Hence we have here an example that describes how the human race transforms the cosmos, how indeed the constellation of Scorpion has been permeated with wonderful moral imaginations. And yet, it is only a beginning. More and more will emerge as humanity moves toward the future. Even so, what we have described is not an isolated instance in our present age. There are many more examples that demonstrate the transformation of the Zodiac and of the planets. Death in the case of Raphael becomes spiritual birth. We see it as one of the tasks of a new cosmology to help raise the inner experiences of humanity to heights of precise and scientific cognition of the reality of the spiritual world. So far, we have described only one isolated aspect of the asterogram of death as it is connected with the first three days after death, with the absorption of the ether body into the cosmic ether. There is, however, more. One can recognize in such heavenly configurations the further progress of the soul after passing over, even the weighing of the possibilities of a future incarnation. All this is contained in such an asterogram of “spiritual birth,” and with diligent research one can find it. For instance, the time that elapsed between the incarnation of Raphael and of Novalis, the following incarnation of Raphael, was contained, as in a germ, in the latter’s star configuration at death. The 252 years, from 1520 to 1772, between the two incarnations are already indicated in the asterogram of 1520 — of course, only as possibilities that were offered. The indication is actually of a threefold nature: Moon, Sun, and Saturn present, so to speak, their suggestions with regard to the future, each one in its own way of “timing”.

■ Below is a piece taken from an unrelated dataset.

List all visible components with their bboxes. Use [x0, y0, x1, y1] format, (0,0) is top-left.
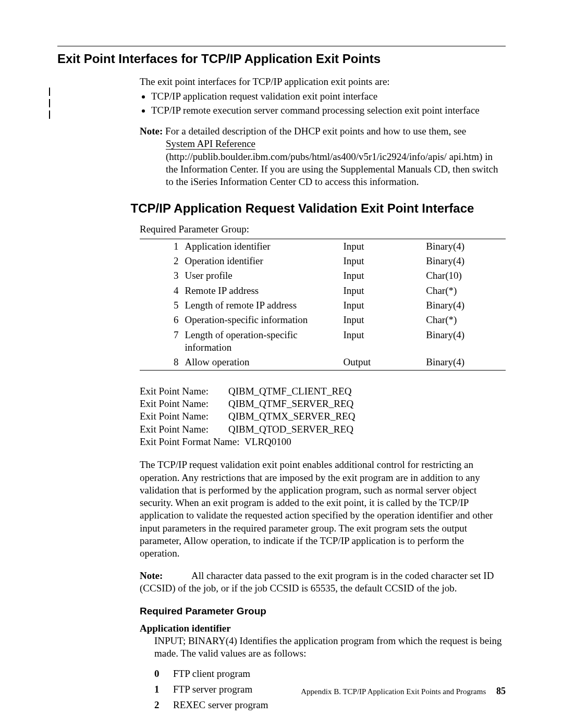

We are not an insignificant coincidence on the planet Earth. A spiritual and really modern cosmology and astrology can indeed reveal that the fruits of human endeavor on this planet can become significant, even creative, in the cosmos. During a 1ong interval of separation from the spiritual cosmos we attained selfhood. With this potential of realization of self, we can again raise ourselves to become citizens of the universe, standing firmly on the Earth and at the same time working with the forces of the universe. Just as we learned to cultivate the soil of this planet, so must we at least begin in our present age to cultivate, plant, and make fertile the fields of the cosmos. These are tremendous perspectives that call for heightened human responsibility and also for the will to work diligently toward the future, even if the present possibilities of realization appear to be so very small. If only a few human beings can under prevailing circumstances accept and live this, then we can have hope and confidence that the road of humanity toward the future will remain open.